Dataset entries:
- - - - -
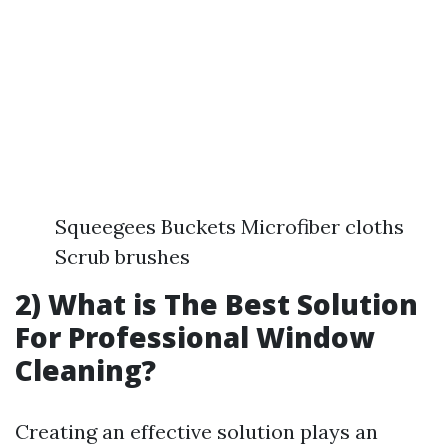
Squeegees Buckets Microfiber cloths
Scrub brushes
2) What is The Best Solution
For Professional Window
Cleaning?
Creating an effective solution plays an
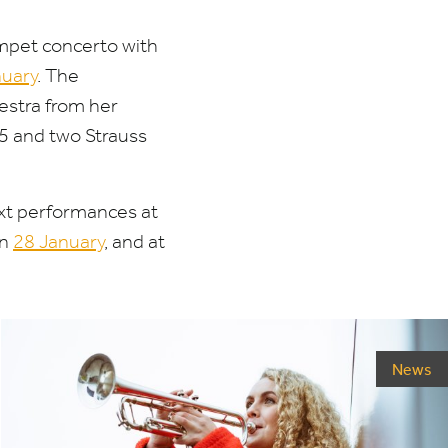
mpet concerto with
uary
. The
estra from her
5
and two Strauss
ext performances at
on
28
January
, and at
News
- - - - -
- **BRIEF**: Return all the data exactly, and keep the pictures out.

- **EXERCISE ANSWER**:
Squeegees Buckets Microfiber cloths
Scrub brushes
2) What is The Best Solution
For Professional Window
Cleaning?
Creating an effective solution plays an
mpet concerto with
uary
. The
estra from her
5
and two Strauss
ext performances at
on
28
January
, and at
News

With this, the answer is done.